How to Digitize an Assamese Book: Complete End-to-End Workflow
A complete step-by-step workflow for digitizing a printed Assamese book for republication — from scanning setup through DRISTI OCR, text editing, Unicode conversion, Geetanjali output for print, InDesign layout, and final export.
The Two Goals of Assamese Book Digitization
Before starting any digitization project, define which output you are targeting. These are not the same workflow:
Goal A: Digital archive / searchable PDF — Preserve the text in searchable, accessible form. Output is Unicode text and/or a searchable PDF.

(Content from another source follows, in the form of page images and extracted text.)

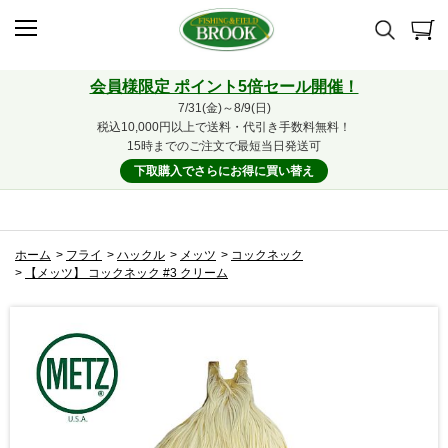
会員様限定 ポイント5倍セール開催！
7/31(金)～8/9(日)
税込10,000円以上で送料・代引き手数料無料！
15時までのご注文で最短当日発送可
下取購入でさらにお得に買い替え
ホーム
>
フライ
>
ハックル
>
メッツ
>
コックネック
>
【メッツ】 コックネック #3 クリーム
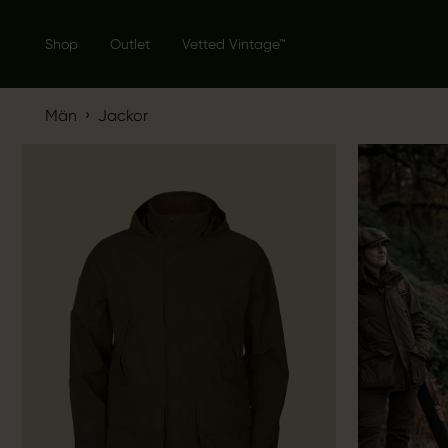
Shop
Outlet
Vetted Vintage™
›
Män
Jackor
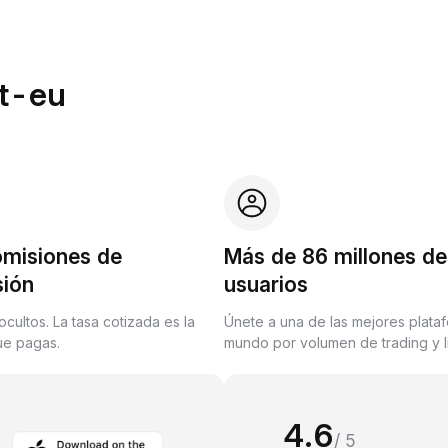
it-eu
omisiones de
Más de 86 millones de
sión
usuarios
ocultos. La tasa cotizada es la
Únete a una de las mejores plata
que pagas.
mundo por volumen de trading y l
4.6
/ 5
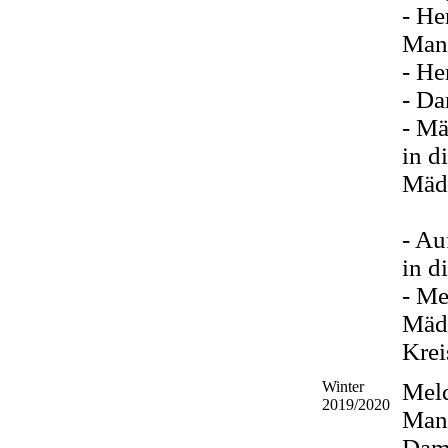
- He
Man
- He
- Da
- Mä
in d
Mäd
- Au
in d
- Me
Mädc
Krei
Winter
Mel
2019/2020
Man
Dam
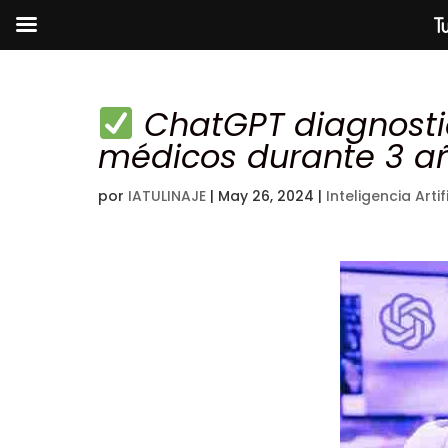
Tu
ChatGPT diagnosticó
médicos durante 3 a
por
IATULINAJE
|
May 26, 2024
|
Inteligencia Artif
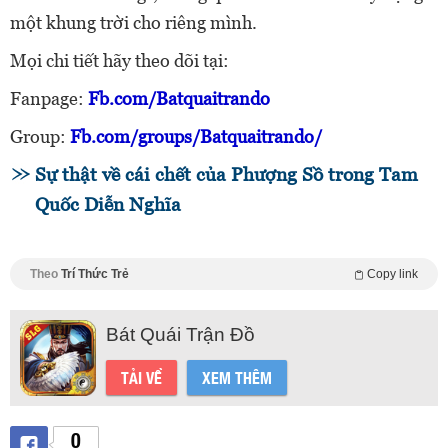
một khung trời cho riêng mình.
Mọi chi tiết hãy theo dõi tại:
Fanpage:
Fb.com/Batquaitrando
Group:
Fb.com/groups/Batquaitrando/
Sự thật về cái chết của Phượng Sồ trong Tam
Quốc Diễn Nghĩa
Theo
Trí Thức Trẻ
Copy link
Bát Quái Trận Đồ
TẢI VỀ
XEM THÊM
0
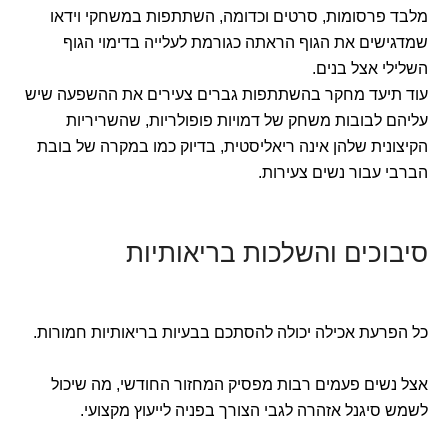
מלבד פרסומות, סרטים וכדומה, השתתפות במשחקי וידאו
שמדגישים את הגוף הראתה כגורמת לעלייה בדימוי הגוף
השלילי אצל בנים.
עוד תיעד מחקר בהשתתפות גברים צעירים את ההשפעה שיש
עליהם לבובות משחק של דמויות פופולריות, שהשריריות
הקיצונית שלהן אינה ריאליסטית, בדיוק כמו במקרה של בובת
הברבי עבור נשים צעירות.
סיבוכים והשלכות בריאותיות
כל הפרעת אכילה יכולה להסתכם בבעיות בריאותיות חמורות.
אצל נשים פעמים רבות מפסיק המחזור החודשי, מה שיכול
לשמש סיגנל אזהרה לגבי הצורך בפניה לייעוץ מקצועי.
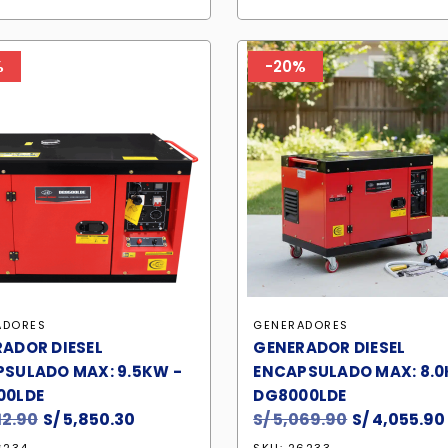
era:
es:
era:
e
S/ 1,404.56.
S/ 1,179.90.
S/ 3,099.90
S
%
-20%
ADORES
GENERADORES
ADOR DIESEL
GENERADOR DIESEL
SULADO MAX: 9.5KW -
ENCAPSULADO MAX: 8.0
00LDE
DG8000LDE
12.90
El
S/
5,850.30
El
S/
5,069.90
El
S/
4,055.90
precio
precio
precio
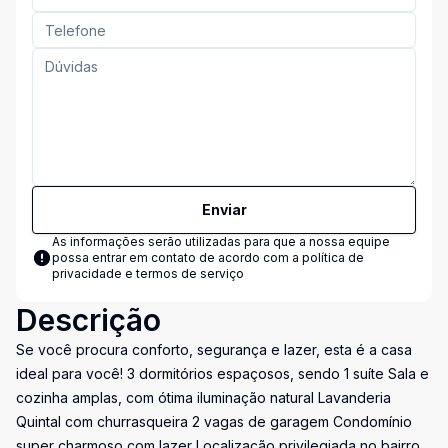
Enviar
As informações serão utilizadas para que a nossa equipe
possa entrar em contato de acordo com a
política de
privacidade e termos de serviço
Descrição
Se você procura conforto, segurança e lazer, esta é a casa
ideal para você! 3 dormitórios espaçosos, sendo 1 suíte Sala e
cozinha amplas, com ótima iluminação natural Lavanderia
Quintal com churrasqueira 2 vagas de garagem Condomínio
super charmoso com lazer Localização privilegiada no bairro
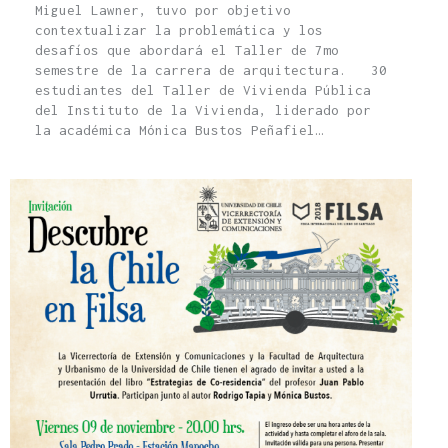
Miguel Lawner, tuvo por objetivo
contextualizar la problemática y los
desafíos que abordará el Taller de 7mo
semestre de la carrera de arquitectura. 30
estudiantes del Taller de Vivienda Pública
del Instituto de la Vivienda, liderado por
la académica Mónica Bustos Peñafiel…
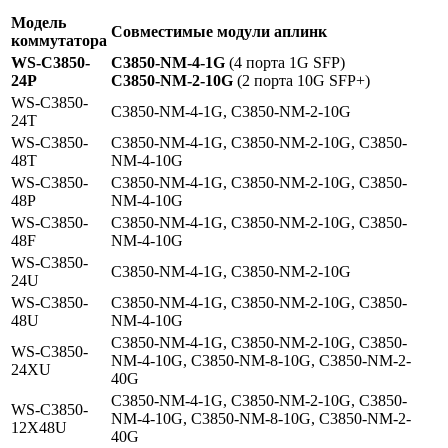
Модель
Совместимые модули аплинк
коммутатора
WS-C3850-
C3850-NM-4-1G
(4 порта 1G SFP)
24P
C3850-NM-2-10G
(2 порта 10G SFP+)
WS-C3850-
C3850-NM-4-1G, C3850-NM-2-10G
24T
WS-C3850-
C3850-NM-4-1G, C3850-NM-2-10G, C3850-
48T
NM-4-10G
WS-C3850-
C3850-NM-4-1G, C3850-NM-2-10G, C3850-
48P
NM-4-10G
WS-C3850-
C3850-NM-4-1G, C3850-NM-2-10G, C3850-
48F
NM-4-10G
WS-C3850-
C3850-NM-4-1G, C3850-NM-2-10G
24U
WS-C3850-
C3850-NM-4-1G, C3850-NM-2-10G, C3850-
48U
NM-4-10G
C3850-NM-4-1G, C3850-NM-2-10G, C3850-
WS-C3850-
NM-4-10G, C3850-NM-8-10G, C3850-NM-2-
24XU
40G
C3850-NM-4-1G, C3850-NM-2-10G, C3850-
WS-C3850-
NM-4-10G, C3850-NM-8-10G, C3850-NM-2-
12X48U
40G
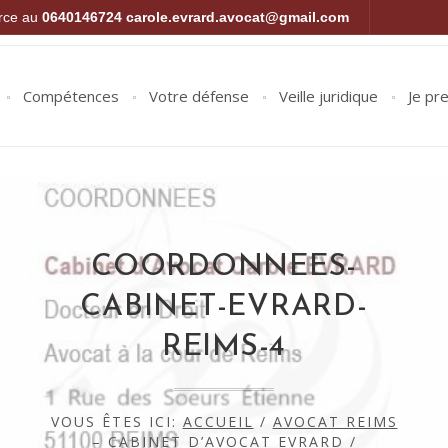
orce au
0640146724
carole.evrard.avocat@gmail.com
Compétences
Votre défense
Veille juridique
Je pr
COORDONNEES-
CABINET-EVRARD-
REIMS-4
VOUS ÊTES ICI:
ACCUEIL
/
AVOCAT REIMS
– CABINET D’AVOCAT EVRARD
/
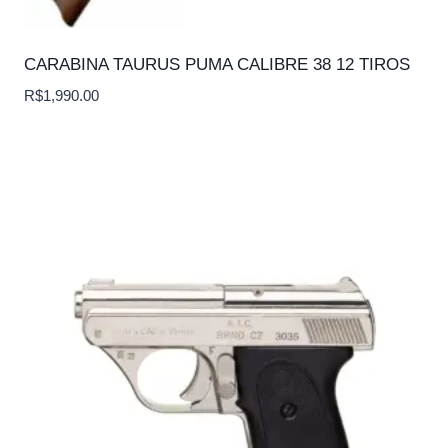
CARABINA TAURUS PUMA CALIBRE 38 12 TIROS
R$
1,990.00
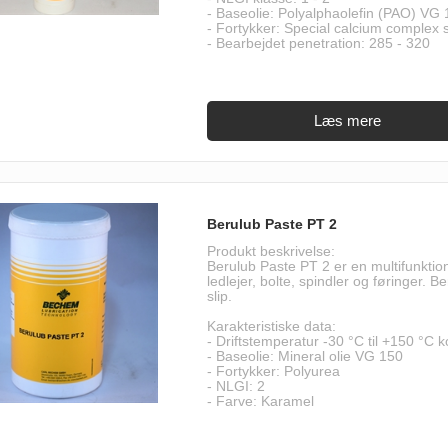
- Baseolie: Polyalphaolefin (PAO) VG
- Fortykker: Special calcium complex
- Bearbejdet penetration: 285 - 320
Berulub Paste PT 2
Produkt beskrivelse:
Berulub Paste PT 2 er en multifunktion
ledlejer, bolte, spindler og føringer. 
slip.
Karakteristiske data:
- Driftstemperatur -30 °C til +150 °C 
- Baseolie: Mineral olie VG 150
- Fortykker: Polyurea
- NLGI: 2
- Farve: Karamel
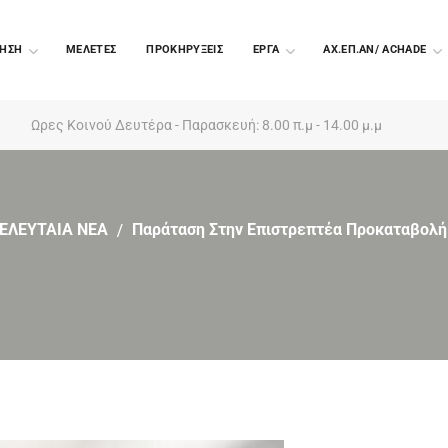
ΗΣΗ
ΜΕΛΕΤΕΣ
ΠΡΟΚΗΡΥΞΕΙΣ
EΡΓΑ
ΑΧ.ΕΠ.ΑΝ/ ACHADE
Ωρες Κοινού Δευτέρα - Παρασκευή: 8.00 π.μ - 14.00 μ.μ
ΕΛΕΥΤΑΙΑ ΝΕΑ
Παράταση Στην Επιστρεπτέα Προκαταβολή 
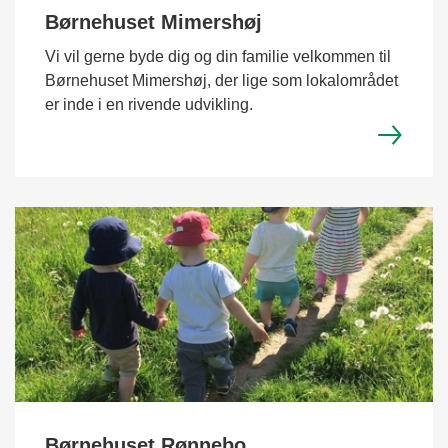
Børnehuset Mimershøj
Vi vil gerne byde dig og din familie velkommen til
Børnehuset Mimershøj, der lige som lokalområdet
er inde i en rivende udvikling.
Børnehuset Rønnebo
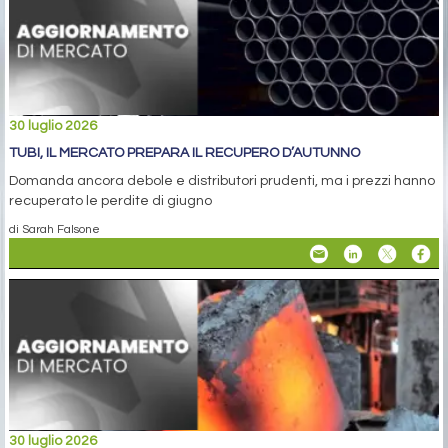
30 luglio 2026
TUBI, IL MERCATO PREPARA IL RECUPERO D’AUTUNNO
Domanda ancora debole e distributori prudenti, ma i prezzi hanno
recuperato le perdite di giugno
di Sarah Falsone
30 luglio 2026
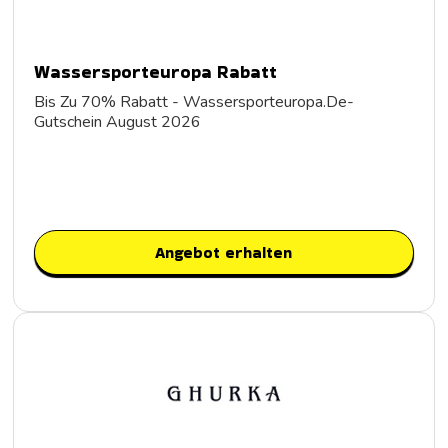
Wassersporteuropa Rabatt
Bis Zu 70% Rabatt - Wassersporteuropa.De-
Gutschein August 2026
Angebot erhalten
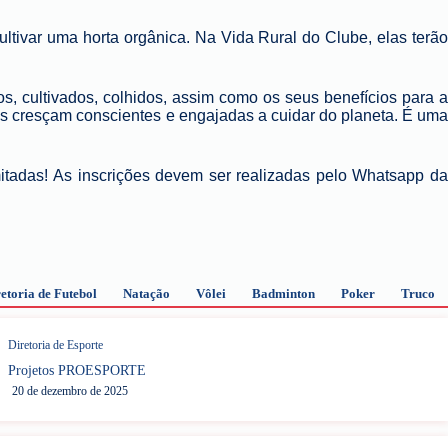
ultivar uma horta orgânica. Na Vida Rural do Clube,
elas
terã
s, cultivados, colhidos, assim como os seus benefícios para a
as cresçam conscientes e engajadas a cuidar do planeta. É uma
itadas! As inscrições devem ser realizadas pelo Whatsapp da
etoria de Futebol
Natação
Vôlei
Badminton
Poker
Truco
Diretoria de Esporte
Projetos PROESPORTE
20 de dezembro de 2025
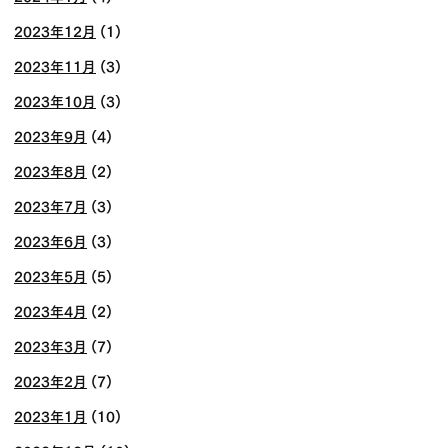
2023年12月
(1)
2023年11月
(3)
2023年10月
(3)
2023年9月
(4)
2023年8月
(2)
2023年7月
(3)
2023年6月
(3)
2023年5月
(5)
2023年4月
(2)
2023年3月
(7)
2023年2月
(7)
2023年1月
(10)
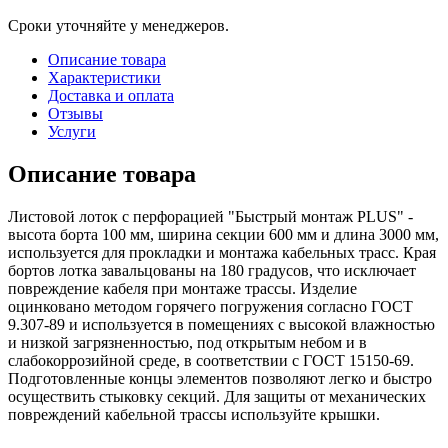
Сроки уточняйте у менеджеров.
Описание товара
Характеристики
Доставка и оплата
Отзывы
Услуги
Описание товара
Листовой лоток с перфорацией "Быстрый монтаж PLUS" -
высота борта 100 мм, ширина секции 600 мм и длина 3000 мм,
используется для прокладки и монтажа кабельных трасс. Края
бортов лотка завальцованы на 180 градусов, что исключает
повреждение кабеля при монтаже трассы. Изделие
оцинковано методом горячего погружения согласно ГОСТ
9.307-89 и используется в помещениях с высокой влажностью
и низкой загрязненностью, под открытым небом и в
слабокоррозийной среде, в соответствии с ГОСТ 15150-69.
Подготовленные концы элементов позволяют легко и быстро
осуществить стыковку секций. Для защиты от механических
повреждений кабельной трассы используйте крышки.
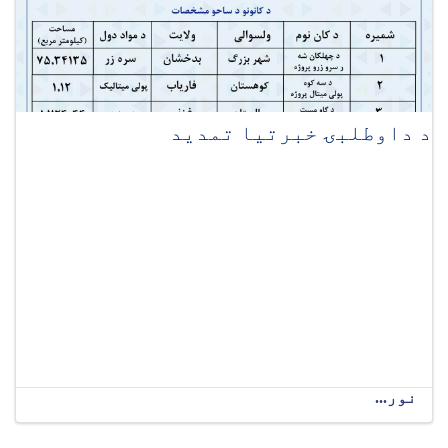
د داوطلبۍ خبرتیا تمدید
نور...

Goal B: Reprint / republication — Produce a new printed edition. Output is a press-ready PDF from InDesign or PageMaker, requiring Geetanjali encoding if using a legacy DTP pipeline.
The workflow below covers both paths. The split occurs at Step 5.
The Complete Workflow
Step 1: Assess the Source Material
Before scanning, assess what you have:
- Print era: Post-1990 (digital font), 1975–1990 (phototypesetting), pre-1975 (letterpress)
- Paper condition: Clean, yellowed, foxed, water-damaged, brittle
- Binding: Sewn binding (can be safely opened flat), glued spine (risk of spine damage when opened flat), stapled
For brittle or valuable originals, consider a book scanning stand or V-shaped cradle rather than pressing the book flat on a flatbed scanner. Some books must be scanned without full opening to avoid spine damage.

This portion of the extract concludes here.